– Я тоже думал, что он мертв, – пробормотал Брент. – Послушай, я все тебе объясню. Среди черных гор Внутренней Монголии, куда не ступала нога белого человека, на наш отряд напали фанатики-дьяволопоклонники, монахи Эрлика из потаенного города Ялган. Наши слуги и проводники были убиты, все животные, кроме одного молодого верблюда, разбежались. Мы с Гриммом отстреливались целый день, укрываясь за камнями всякий раз, когда они пытались подступить ближе. Мы планировали сбежать на оставшемся верблюде, как только наступит ночь. Но мне было ясно, что животное не сможет спасти нас обоих, в то время как у одного человека был шанс. Когда наступила темнота, я оглушил Гримма ударом приклада по затылку, сел на верблюда и сбежал…
Брент не обратил внимания на выражение изумления и отвращения, зарождавшееся на хорошеньком личике племянницы. Ее распахнутые глаза в упор рассматривали его, будто она впервые по-настоящему видела своего дядю и была до глубины души потрясена увиденным.
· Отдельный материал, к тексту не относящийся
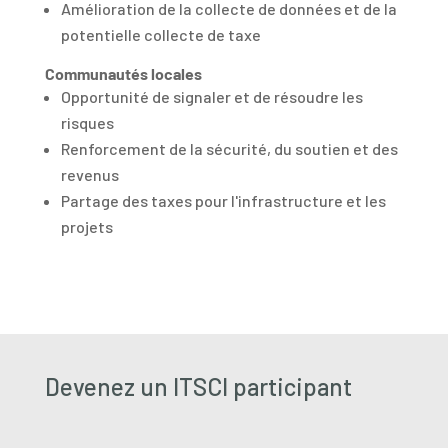
Amélioration de la collecte de données et de la
potentielle collecte de taxe
Communautés locales
Opportunité de signaler et de résoudre les
risques
Renforcement de la sécurité, du soutien et des
revenus
Partage des taxes pour l'infrastructure et les
projets
Devenez un ITSCI participant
Он же продолжал говорить, слишком занятый собственным страхом, чтобы задумываться о ее мнении. Вид души, лишенной привычного притворства и показного приличия, может оказаться неприятным зрелищем.
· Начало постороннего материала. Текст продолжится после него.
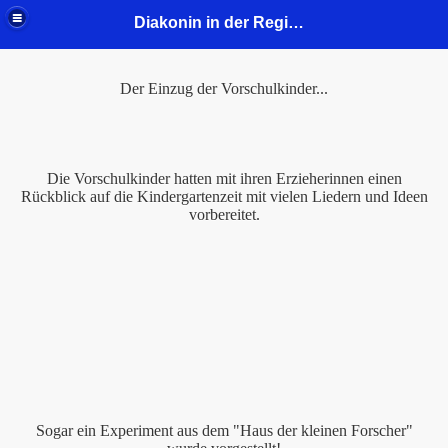
Diakonin in der Region Mitte - Gustav-Adolf-Kirchengemeinde
Der Einzug der Vorschulkinder...
Die Vorschulkinder hatten mit ihren Erzieherinnen einen
Rückblick auf die Kindergartenzeit mit vielen Liedern und Ideen
vorbereitet.
2
Sogar ein Experiment aus dem "Haus der kleinen Forscher"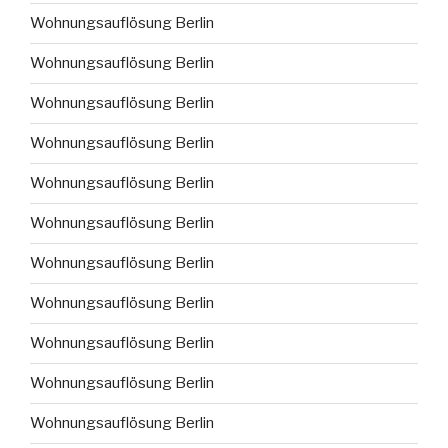
Wohnungsauflösung Berlin
Wohnungsauflösung Berlin
Wohnungsauflösung Berlin
Wohnungsauflösung Berlin
Wohnungsauflösung Berlin
Wohnungsauflösung Berlin
Wohnungsauflösung Berlin
Wohnungsauflösung Berlin
Wohnungsauflösung Berlin
Wohnungsauflösung Berlin
Wohnungsauflösung Berlin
– Я прорвался сквозь линию нападавших и скрылся в ночи. Гримм, разумеется, оказался в плену дьяволопоклонников, и многие годы я считал его погибшим. Обычно они пытали до смерти любого чужеземца, попадавшего к ним в руки. Прошло много лет, и я почти забыл об этом происшествии. Но семь месяцев назад узнал, что он до сих пор жив и, более того, находится в Америке, разыскивая меня, чтобы отомстить. Монахи не убили его, но изменили с помощью своих дьявольских знаний. Он больше не был совершенно человеком, и в его душе жило лишь желание меня уничтожить. Бесполезно было обращаться в полицию. Он бы сумел обмануть их и отомстить вопреки им. Больше месяца я скрывался от него по всей стране как преследуемое животное, и, наконец, решив, что сумел сбить его со следа, спрятался в этой богом позабытой глуши, среди варваров, отличным экземпляром которых является ваш Кирби Гарфилд.
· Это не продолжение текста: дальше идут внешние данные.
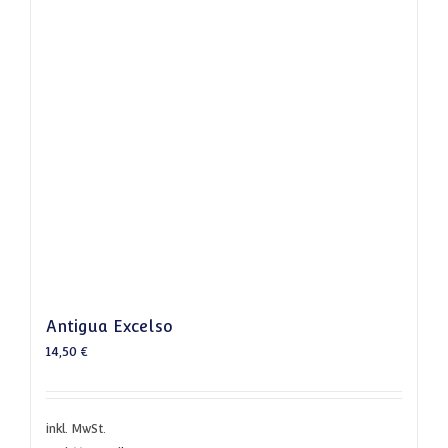
Antigua Excelso
14,50
€
inkl. MwSt.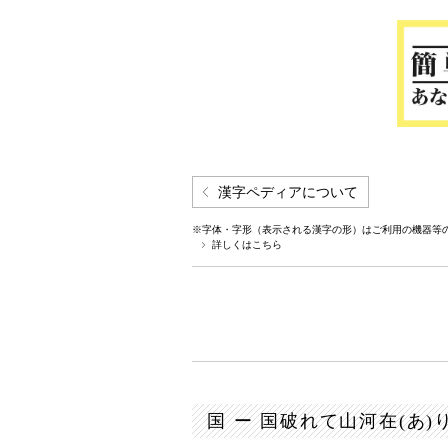
漢字ペディアについて
※字体・字形（表示される漢字の形）はご利用の機器等
詳しくはこちら
国 ー 国破れて山河在(あ)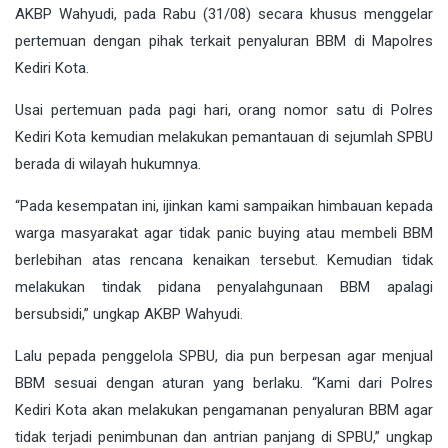
AKBP Wahyudi, pada Rabu (31/08) secara khusus menggelar
pertemuan dengan pihak terkait penyaluran BBM di Mapolres
Kediri Kota.
Usai pertemuan pada pagi hari, orang nomor satu di Polres
Kediri Kota kemudian melakukan pemantauan di sejumlah SPBU
berada di wilayah hukumnya.
“Pada kesempatan ini, ijinkan kami sampaikan himbauan kepada
warga masyarakat agar tidak panic buying atau membeli BBM
berlebihan atas rencana kenaikan tersebut. Kemudian tidak
melakukan tindak pidana penyalahgunaan BBM apalagi
bersubsidi,” ungkap AKBP Wahyudi.
Lalu pepada penggelola SPBU, dia pun berpesan agar menjual
BBM sesuai dengan aturan yang berlaku. “Kami dari Polres
Kediri Kota akan melakukan pengamanan penyaluran BBM agar
tidak terjadi penimbunan dan antrian panjang di SPBU,” ungkap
– Как смеешь ты называть кого-то варваром! – вспыхнула его племянница, и любого другого ее презрение ранило бы до глубины души, но Брент был слишком поглощен собственными страхами. Девушка повернулась ко мне:
– Мистер Гарфилд, пожалуйста, заходите. Не следует вам ходить через лес, пока здесь разгуливает это чудовище.
– Нет! – взвизгнул Брент. – Дурочка, отойти от двери! Придержи язык, Эшли. Говорю вам, он – один из пособников Адама Гримма! Ноги его не будет в моем доме!
Глория взглянула на меня с выражением беспомощного отчаяния на бледном личике, и я почувствовал жалость к ней столь же сильную, как презрение к Ричарду Бренту. Она казалась такой маленькой и напуганной.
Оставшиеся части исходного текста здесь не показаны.